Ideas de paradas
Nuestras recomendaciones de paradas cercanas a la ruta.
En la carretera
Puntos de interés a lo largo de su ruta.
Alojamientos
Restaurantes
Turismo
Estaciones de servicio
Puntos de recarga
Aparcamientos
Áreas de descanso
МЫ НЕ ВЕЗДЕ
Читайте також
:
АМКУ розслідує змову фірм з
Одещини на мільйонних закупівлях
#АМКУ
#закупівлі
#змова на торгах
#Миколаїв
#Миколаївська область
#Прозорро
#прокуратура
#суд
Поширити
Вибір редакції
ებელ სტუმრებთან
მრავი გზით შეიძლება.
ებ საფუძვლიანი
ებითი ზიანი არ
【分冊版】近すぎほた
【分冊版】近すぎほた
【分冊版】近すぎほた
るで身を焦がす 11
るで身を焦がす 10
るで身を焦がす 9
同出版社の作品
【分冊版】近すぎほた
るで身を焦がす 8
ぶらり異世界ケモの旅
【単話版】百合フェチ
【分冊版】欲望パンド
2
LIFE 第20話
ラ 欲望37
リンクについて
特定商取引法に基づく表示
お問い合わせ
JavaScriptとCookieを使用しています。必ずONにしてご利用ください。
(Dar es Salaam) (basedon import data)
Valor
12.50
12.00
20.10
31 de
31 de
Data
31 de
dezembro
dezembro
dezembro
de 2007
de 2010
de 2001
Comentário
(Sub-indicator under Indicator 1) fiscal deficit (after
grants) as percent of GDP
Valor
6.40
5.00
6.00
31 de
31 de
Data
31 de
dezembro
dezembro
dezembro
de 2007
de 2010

_WORK TASK_.
Your task is to copy each line of the material that contains the word "Puntos".

_WRITTEN ANSWER_.
Puntos de interés a lo largo de su ruta.
Puntos de recarga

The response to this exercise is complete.